Так, среди самых запоминающихся, – момент, когда группа беспризорников, отпущенных вместе с воспитателем Сергеевым (Н. Баталов), перебегает трамвайную линию. Другая их часть остается перед проносящимися трамваями, скрывающими то, что происходит на той стороне. Тревожный звон мелькающих встречных вагонов, скрип колёс, характерный стук и грохот летящих по мостовой машин. Всё это надолго затягивает паузу тревожного ожидания: ждут ли ребята оставшихся с воспитателем, или, может, давно разбежались… Наконец, трамваи расходятся. Горстка никуда не убежавших мальчишек радостно улыбается. Уличный шум оказался здесь практически ведущей составляющей частью ожидания развязки основного действия.
То же происходит и с другими шумовыми эффектами.

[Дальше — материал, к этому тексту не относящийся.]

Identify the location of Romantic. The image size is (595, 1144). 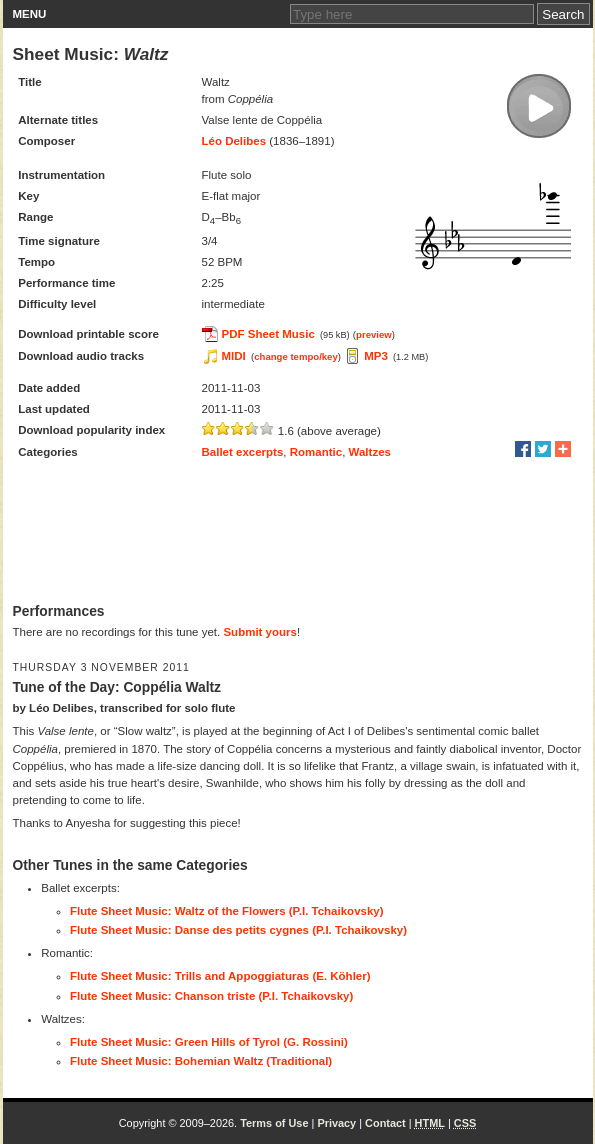 (316, 452).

Будь то грохот строительства железнодорожной ветки, ритмически организованный в бравурную мелодию ударного труда, или тяжкое, всё замедляющееся дыхание первого паровоза, на котором лежит тело убитого Мустафы.
Так, оставаясь иллюстративной (легко вспомнить и другие эпизоды), шумовая составляющая звуковой партитуры оказывается в ряде сцен важным компонентом драматургического развития действия.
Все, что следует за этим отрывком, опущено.